After watching news of Afghanistan's progress following the ouster of the hardline Islamist Taliban in 2001, they came home from Pakistan three months ago.

But their village of Hairatan on the Amu River further north was destroyed by the annual floods in the years they were gone.

"Nobody is paying attention to us," complained 70-year-old Mahmud Amin, the white-bearded village headman and former mayor of Hairatan.

"We don't have any money. The government gave us this, but it doesn't have wells, it doesn't have anything," he said. "Since we have been here, we have done nothing. We can't weave carpets here. We have nothing here. Why should we not go back?"

At times, the winds across the plains are so fierce they knock young children over.

The villagers have dug "dust bunkers" -- holes in the ground covered with blue plastic sheeting for the women and children to hide in when the weather gets dangerous.

They say at least 12 children under the age of 5 have died of heat and disease since they came back from Pakistan.

More than 4.6 million refugees have come home since the fall of the Taliban, about two thirds from Pakistan and most of the rest from Iran, drawn by stories that life is getting better. But for many it is not.

Afghanistan is still pitifully poor, with no economy, no development and a jobless rate of 40 percent, according to the CIA World Factbook. This compares with the United Nations' estimate of 30 percent unemployment in nearby Iraq. After years establishing themselves and building lives in their adopted, if temporary homes, returnees find it hard to start again with almost nothing. In Pakistan, the Turkmen carpet weavers would buy their materials on advances from Pakistani carpet traders.

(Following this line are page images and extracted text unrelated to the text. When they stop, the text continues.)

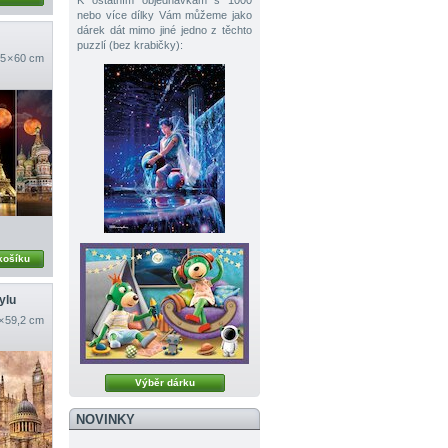
K ostatním objednávkám s 1000
nebo více dílky Vám můžeme jako
dárek dát mimo jiné jedno z těchto
puzzlí (bez krabičky):
5 × 60 cm
košíku
ylu
 × 59,2 cm
Výběr dárku
NOVINKY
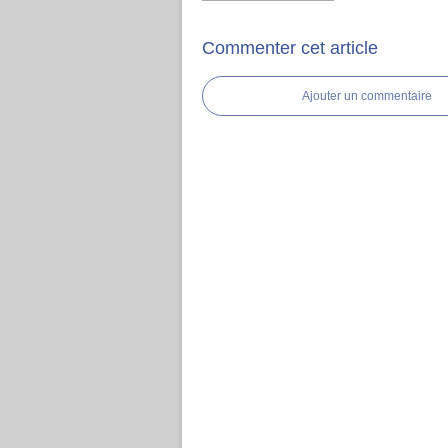
Commenter cet article
Ajouter un commentaire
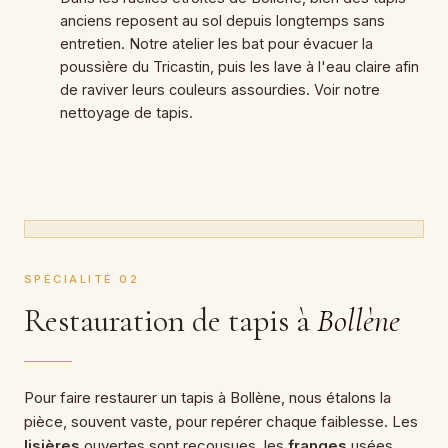
anciens reposent au sol depuis longtemps sans
entretien. Notre atelier les bat pour évacuer la
poussière du Tricastin, puis les lave à l'eau claire afin
de raviver leurs couleurs assourdies. Voir notre
nettoyage de tapis
.
SPÉCIALITÉ 02
Restauration de tapis à
Bollène
Pour faire restaurer un tapis à Bollène, nous étalons la
pièce, souvent vaste, pour repérer chaque faiblesse. Les
lisières
ouvertes sont recousues, les
franges
usées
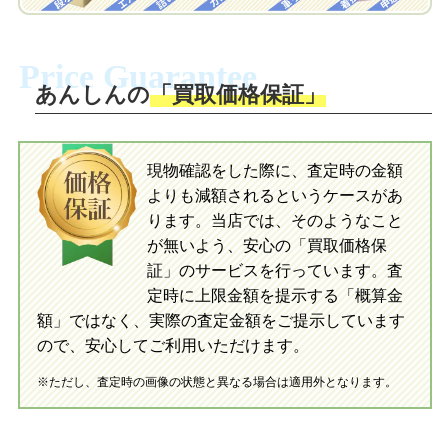
に沿い、査定するおもちゃを梱包してく
梱包キットに同封する発送ガイドの手順
ださい。お電話にて集荷依頼を行い発
に沿い、査定するおもちゃを梱包してく
Price Guarantee
送。当店へ無料で発送いただけます。
ださい。お電話にて集荷依頼を行い発
送。当店へ無料で発送いただけます。
あんしんの
「買取価格保証」
入金完了
入金完了
現物確認をした際に、査定時の金額
当店に査定したおもちゃがご到着後、ご
よりも減額されるというケースがあ
指定の口座に即日入金可能です。
当店に査定したおもちゃがご到着後、ご
指定の口座に即日入金可能です。
ります。当店では、そのようなこと
が無いよう、安心の「買取価格保
証」のサービスを行っています。査
初めての方へ
買取の流れ
写真の撮影方法
定時に上限金額を提示する「概算金
初めての方へ
LINE査定の流れ
写真の撮影方法
額」ではなく、実際の査定金額をご提示しています
ので、安心してご利用いただけます。
※ただし、査定時の画像の状態と異なる場合は適用外となります。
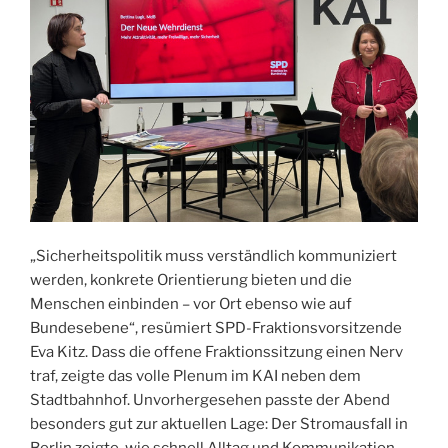
„Sicherheitspolitik muss verständlich kommuniziert
werden, konkrete Orientierung bieten und die
Menschen einbinden – vor Ort ebenso wie auf
Bundesebene“, resümiert SPD-Fraktionsvorsitzende
Eva Kitz. Dass die offene Fraktionssitzung einen Nerv
traf, zeigte das volle Plenum im KAI neben dem
Stadtbahnhof. Unvorhergesehen passte der Abend
besonders gut zur aktuellen Lage: Der Stromausfall in
Berlin zeigte, wie schnell Alltag und Kommunikation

"The carpet shops here -- they don't trust us," said Amin. Barely half a dozen families can still afford to buy materials to keep working, making rough rugs already aged and discolored by sand and dirt on the loom before they are even finished.

A small rug takes about 25 days to weave, costs 600 Afghanis ($12) to make and sells in the Mazar bazaar for 1,200 Afghanis.

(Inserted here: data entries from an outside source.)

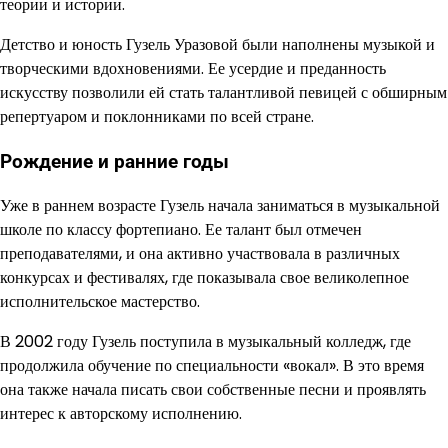
теории и истории.
Детство и юность Гузель Уразовой были наполнены музыкой и
творческими вдохновениями. Ее усердие и преданность
искусству позволили ей стать талантливой певицей с обширным
репертуаром и поклонниками по всей стране.
Рождение и ранние годы
Уже в раннем возрасте Гузель начала заниматься в музыкальной
школе по классу фортепиано. Ее талант был отмечен
преподавателями, и она активно участвовала в различных
конкурсах и фестивалях, где показывала свое великолепное
исполнительское мастерство.
В 2002 году Гузель поступила в музыкальный колледж, где
продолжила обучение по специальности «вокал». В это время
она также начала писать свои собственные песни и проявлять
интерес к авторскому исполнению.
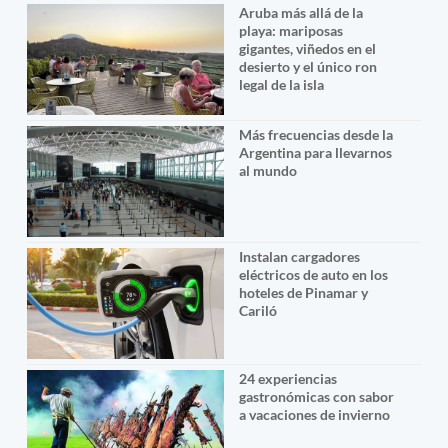
Aruba más allá de la
playa: mariposas
gigantes, viñedos en el
desierto y el único ron
legal de la isla
Más frecuencias desde la
Argentina para llevarnos
al mundo
Instalan cargadores
eléctricos de auto en los
hoteles de Pinamar y
Cariló
24 experiencias
gastronómicas con sabor
a vacaciones de invierno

The families who can't afford to make carpets send their young men into the city to look for day jobs for $2 a day as laborers on construction sites or hauling goods. They spend half that getting into Mazar and back by bus or car.

The provincial government drew up an ambitious plan for a carpet weavers city, with solid homes, looms and a carpet bazaar, covering 500 acres. It would also include schools, water, power and clinics.

But all it has been able to do so far has been to sell tent plots at $120 a piece and erect an entrance "arch" of green cloth and timber poles, with one portrait of President Hamid Karzai and two of mujahideen resistance hero Ahmed Shah Masood.

"We have no resources," explained Khair Mohammad, deputy head of the local returnees and refugees department, during a visit.

"This is natural when people come back. They have many problems. It can't be done overnight. The government didn't make them come here.

"We're drawing the attention of foreign offices and NGOs to their plight. But we haven't been given any help yet," he said.

The returnees say they have been given plenty of promises, but nothing else. The sheets they use as tents bear the stamp of the United Nations refugee agency, but were bought at the market.

"They always promise 'tomorrow, tomorrow, tomorrow'. They always have an excuse," said Abdul Nazar Abdurahman, 20, one of the young men who makes the daily trek into Mazar looking for work, venting his general frustration.

After the baking heat of summer, the main worry now in the Industrial Village for Carpet Weaver Returnees is putting up proper homes -- at $4,000 each -- before winter hits in November, carpeting the plain with a yard or so of snow.

"Winter is coming. How can we make homes in winter?" asked Abdurahman. "The cold is coming. No one is coming to help us."